Computers, on the other hand, have a very difficult time with tasks like this, and it’s chiefly because of perception and mobility.
Let’s pretend it’s the year 2050, and a general “helper” machine has just been created to assist people with household tasks. Here’s a slice of what it would have to think through to fix a ham and cheese sandwich:
- Where is the refrigerator relative to my body?
- How much resistance is expected when I try and open the door?
- What distance can I lean over without compromising my center of mass?
- How heavy, approximately, is the container that I’m reaching for?
- What sort of force would I have to apply while grabbing it to ensure it doesn’t slip?
- What sorts of objects are inside? How will my movement impact them — if I move too quickly or with too much force, will I crush them?
- How hard should I place this on the counter?
.. and that’s before even beginning to put it together!
It’s taken a tremendous amount of engineering ingenuity just to get robots to walk, let alone do domain-general tasks like opening doors or making the aforementioned sandwich. Meanwhile, human children can accomplish them with zero to no effort.
This is at the core of what Moravec meant when he said it’s “difficult or impossible to give [machines] the skills of a one-year-old when it comes to perception and mobility”. Our minds handle an incredible amount of perception and mobility related information subconsciously, so much so that, to us, they’re the easiest tasks in the world.
This should have given you some sense as to why intelligence models — those focused on language and reasoning — have advanced so quickly relative to their robotic counterparts.
But it goes further than that. In addition to the question of scope, there are also large economic forces that are encouraging markets to solve intelligence quickly.
For one, it would be easily the most economically impressive feat in history. A generally capable language model with sufficient bandwidth would instantly 10x the financial value of any nation-state: all entertainment, negotiation, R&D, and business would be automatable, and the quality of each task would be orders of magnitude higher than what humans are capable of.

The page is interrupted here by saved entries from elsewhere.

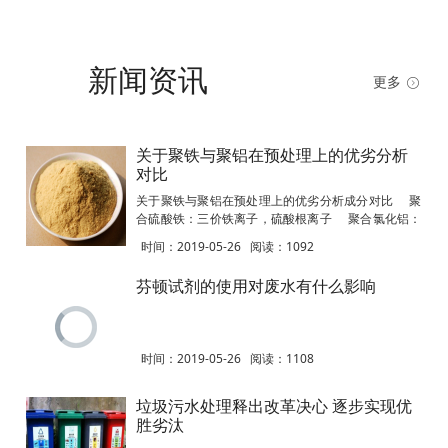
新闻资讯
更多
关于聚铁与聚铝在预处理上的优劣分析
对比
关于聚铁与聚铝在预处理上的优劣分析成分对比 聚
合硫酸铁：三价铁离子，硫酸根离子 聚合氯化铝：
氯离子，铝离子，钙离子反应机理对比 聚合硫酸
时间：2019-05-26
阅读：
1092
铁：在水中形成氢氧化铁的胶体，达到去除水中污染
物的作用。产生的矾花为黄色，絮团一般，沉淀速度
芬顿试剂的使用对废水有什么影响
快。
时间：2019-05-26
阅读：
1108
垃圾污水处理释出改革决心 逐步实现优
胜劣汰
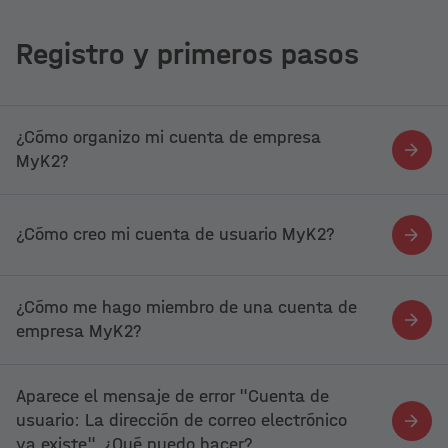
Registro y primeros pasos
¿Cómo organizo mi cuenta de empresa
MyK2?
¿Cómo creo mi cuenta de usuario MyK2?
¿Cómo me hago miembro de una cuenta de
empresa MyK2?
Aparece el mensaje de error "Cuenta de
usuario: La dirección de correo electrónico
ya existe". ¿Qué puedo hacer?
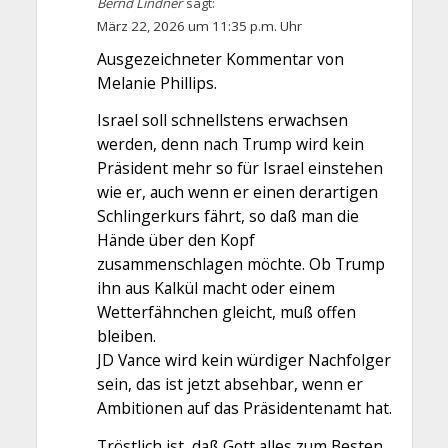
Bernd Lindner
sagt:
März 22, 2026 um 11:35 p.m. Uhr
Ausgezeichneter Kommentar von
Melanie Phillips.
Israel soll schnellstens erwachsen
werden, denn nach Trump wird kein
Präsident mehr so für Israel einstehen
wie er, auch wenn er einen derartigen
Schlingerkurs fährt, so daß man die
Hände über den Kopf
zusammenschlagen möchte. Ob Trump
ihn aus Kalkül macht oder einem
Wetterfähnchen gleicht, muß offen
bleiben.
JD Vance wird kein würdiger Nachfolger
sein, das ist jetzt absehbar, wenn er
Ambitionen auf das Präsidentenamt hat.
Tröstlich ist, daß Gott alles zum Besten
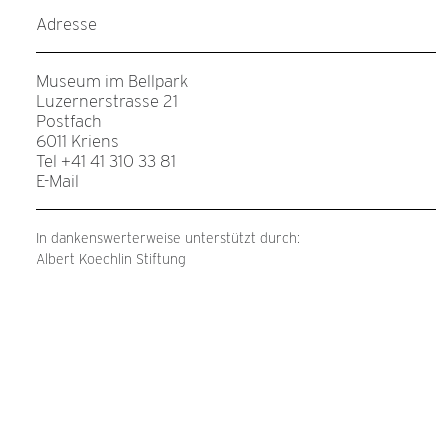
Adresse
Museum im Bellpark
Luzernerstrasse 21
Postfach
6011 Kriens
Tel +41 41 310 33 81
E-Mail
In dankenswerterweise unterstützt durch:
Albert Koechlin Stiftung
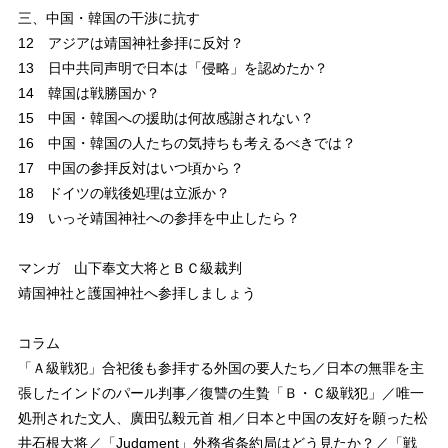
三、中国・韓国の干渉に抗す
12 アジアは靖国神社参拝に反対？
13 日中共同声明で日本は「侵略」を認めたか？
14 韓国は戦勝国か？
15 中国・韓国への援助は何故感謝されない？
16 中国・韓国の人たちの気持ちも考えるべきでは？
17 中国の参拝反対はいつ頃から？
18 ドイツの戦後処理は立派か？
19 いっそ靖国神社への参拝を中止したら？
マンガ 山下奉文大将とＢＣ級裁判
靖国神社と護国神社へ参拝しましょう
コラム
「Ａ級戦犯」合祀後も参拝する外国の要人たち／日本の無罪を主
張したインドのパール判事／復讐の生贄「Ｂ・Ｃ級戦犯」／唯一
処刑された文人、廣田弘毅元首 相／日本と中国の友好を願った松
井石根大将／「Judgment」外務省条約局はどう見たか？／「戦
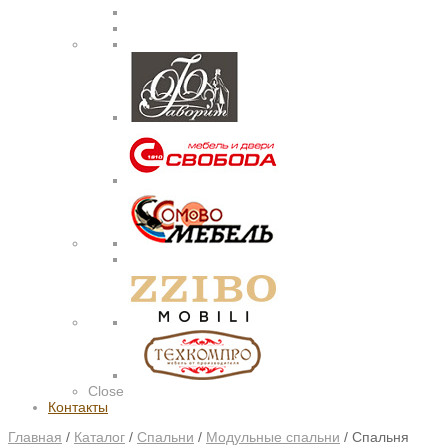
Close
Контакты
Главная
/
Каталог
/
Спальни
/
Модульные спальни
/
Спальня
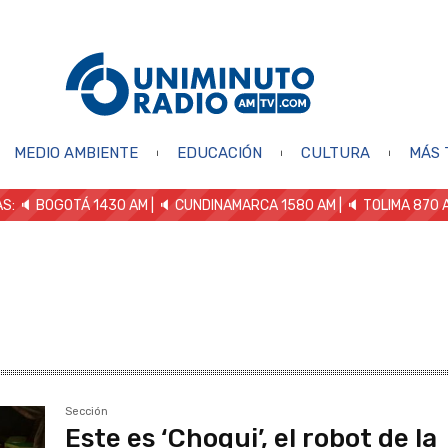
MEDIO AMBIENTE
EDUCACIÓN
CULTURA
MÁS 
S: 🔈
BOGOTÁ 1430 AM
| 🔈 CUNDINAMARCA 1580 AM
| 🔈 TOLIMA 870 
Sección
Este es ‘Choqui’, el robot de la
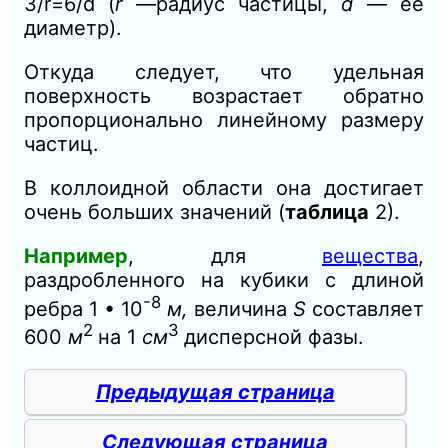
3/r=6/d (
r
—радиус частицы,
d
— ее
диаметр).
Откуда следует, что удельная
поверхность возрастает обратно
пропорционально линейному размеру
частиц.
В коллоидной области она достигает
очень больших значений (
таблица
2).
Например
, для
вещества
,
раздробленного на кубики с длиной
-8
ребра 1 • 10
м,
величина
S
составляет
2
3
600
м
на 1
см
дисперсной фазы.
Предыдущая страница
Следующая страница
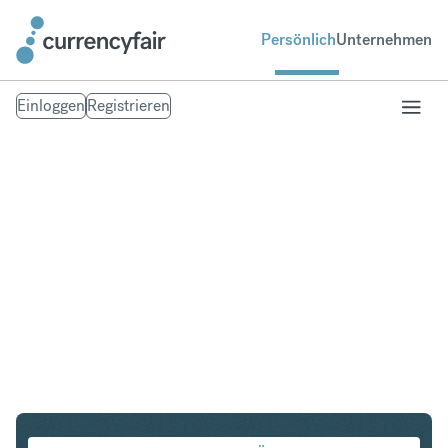
Persönlich
Unternehmen
Einloggen
Registrieren
USD in EUR
Umtausch United States Dollar in Euro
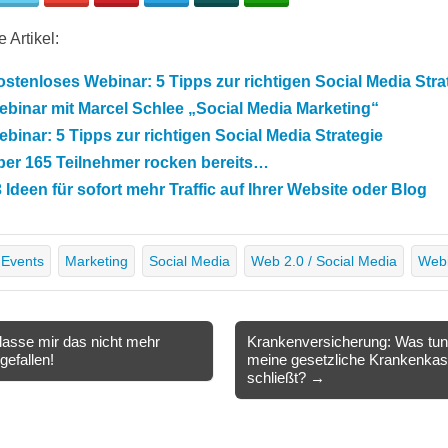
 Artikel:
stenloses Webinar: 5 Tipps zur richtigen Social Media Stra
binar mit Marcel Schlee „Social Media Marketing“
binar: 5 Tipps zur richtigen Social Media Strategie
ber 165 Teilnehmer rocken bereits…
 Ideen für sofort mehr Traffic auf Ihrer Website oder Blog
Events
Marketing
Social Media
Web 2.0 / Social Media
Web
lasse mir das nicht mehr
Krankenversicherung: Was tu
gefallen!
meine gesetzliche Krankenka
ion
schließt? →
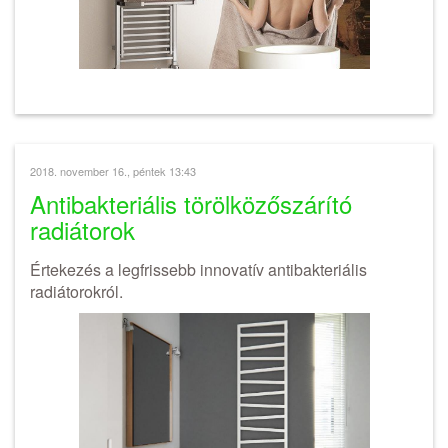
2018. november 16., péntek 13:43
Antibakteriális törölközőszárító
radiátorok
Értekezés a legfrissebb innovatív antibakteriális
radiátorokról.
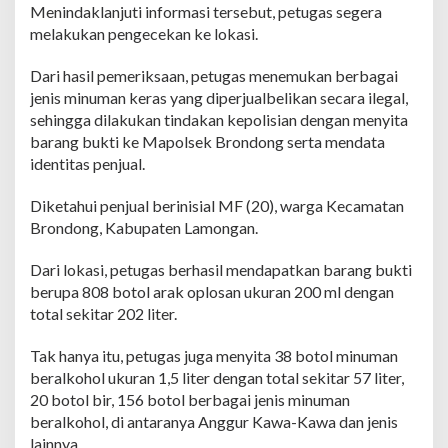
P
Menindaklanjuti informasi tersebut, petugas segera
o
melakukan pengecekan ke lokasi.
l
i
Dari hasil pemeriksaan, petugas menemukan berbagai
s
i
jenis minuman keras yang diperjualbelikan secara ilegal,
L
sehingga dilakukan tindakan kepolisian dengan menyita
a
barang bukti ke Mapolsek Brondong serta mendata
n
identitas penjual.
g
s
u
Diketahui penjual berinisial MF (20), warga Kecamatan
n
Brondong, Kabupaten Lamongan.
g
B
Dari lokasi, petugas berhasil mendapatkan barang bukti
e
berupa 808 botol arak oplosan ukuran 200 ml dengan
r
t
total sekitar 202 liter.
i
n
Tak hanya itu, petugas juga menyita 38 botol minuman
d
beralkohol ukuran 1,5 liter dengan total sekitar 57 liter,
a
20 botol bir, 156 botol berbagai jenis minuman
k
beralkohol, di antaranya Anggur Kawa-Kawa dan jenis
lainnya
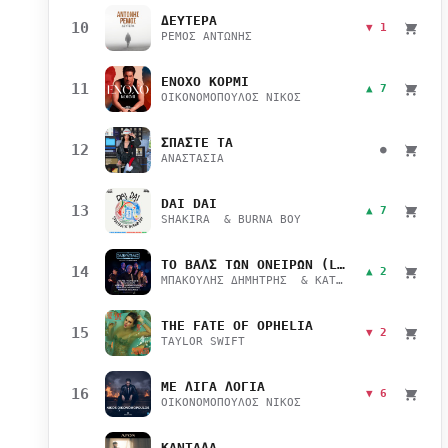
ΔΕΥΤΕΡΑ
10
▼ 1
ΡΕΜΟΣ ΑΝΤΩΝΗΣ
ΕΝΟΧΟ ΚΟΡΜΙ
11
▲ 7
ΟΙΚΟΝΟΜΟΠΟΥΛΟΣ ΝΙΚΟΣ
ΣΠΑΣΤΕ ΤΑ
12
●
ΑΝΑΣΤΑΣΙΑ
DAI DAI
13
▲ 7
SHAKIRA & BURNA BOY
ΤΟ ΒΑΛΣ ΤΩΝ ΟΝΕΙΡΩΝ (LIVE)
14
▲ 2
ΜΠΑΚΟΥΛΗΣ ΔΗΜΗΤΡΗΣ & ΚΑΤΣΙΜΙΧΑ ΜΑΡΙΑΝΑ
THE FATE OF OPHELIA
15
▼ 2
TAYLOR SWIFT
ΜΕ ΛΙΓΑ ΛΟΓΙΑ
16
▼ 6
ΟΙΚΟΝΟΜΟΠΟΥΛΟΣ ΝΙΚΟΣ
ΚΑΝΤΑΔΑ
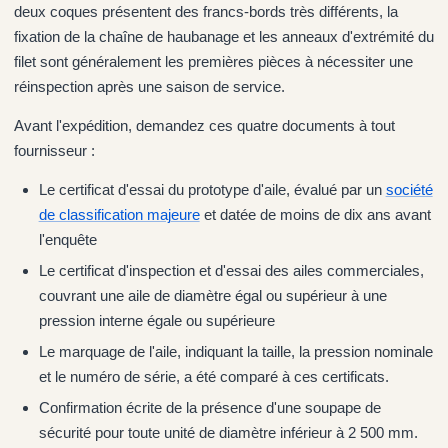
deux coques présentent des francs-bords très différents, la
fixation de la chaîne de haubanage et les anneaux d'extrémité du
filet sont généralement les premières pièces à nécessiter une
réinspection après une saison de service.
Avant l'expédition, demandez ces quatre documents à tout
fournisseur :
Le certificat d'essai du prototype d'aile, évalué par un
société
de classification majeure
et datée de moins de dix ans avant
l'enquête
Le certificat d'inspection et d'essai des ailes commerciales,
couvrant une aile de diamètre égal ou supérieur à une
pression interne égale ou supérieure
Le marquage de l'aile, indiquant la taille, la pression nominale
et le numéro de série, a été comparé à ces certificats.
Confirmation écrite de la présence d'une soupape de
sécurité pour toute unité de diamètre inférieur à 2 500 mm.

I’ve detailed why in previous posts, so I won’t get into that here. But suffice to say, if you were to compare a superintelligent language model to the expected economic utility of a sandwich maker, for instance, it’s clear which one a venture capital firms are going to pick.
Additionally, it’s much easier to iterate with software than it is with hardware. The former can instantly deploy across millions of devices with just the click of a button; the latter needs physical upgrades, maintenance, and logistical considerations. These increase the cost, palatability, and subsequently difficulty.
Humans will turn to perception and mobility eventually. But not before intelligent tasks like language, art, and reasoning are mostly solved. And, by that point, it’s more likely that AI will be spearheading the R&D.
In short, Moravec’s paradox is the reason why AI has advancing so rapidly in language and art. It’s also the reason why it’s lagged significantly behind our expectations in robotics and locomotion.
Given enough time, it’s clear AI will eventually surpass human intelligence in every relevant domain. But in the meantime, remember that the skills that come most naturally to us are often the hardest for machines to learn — and plan for a near-future where that’s the case.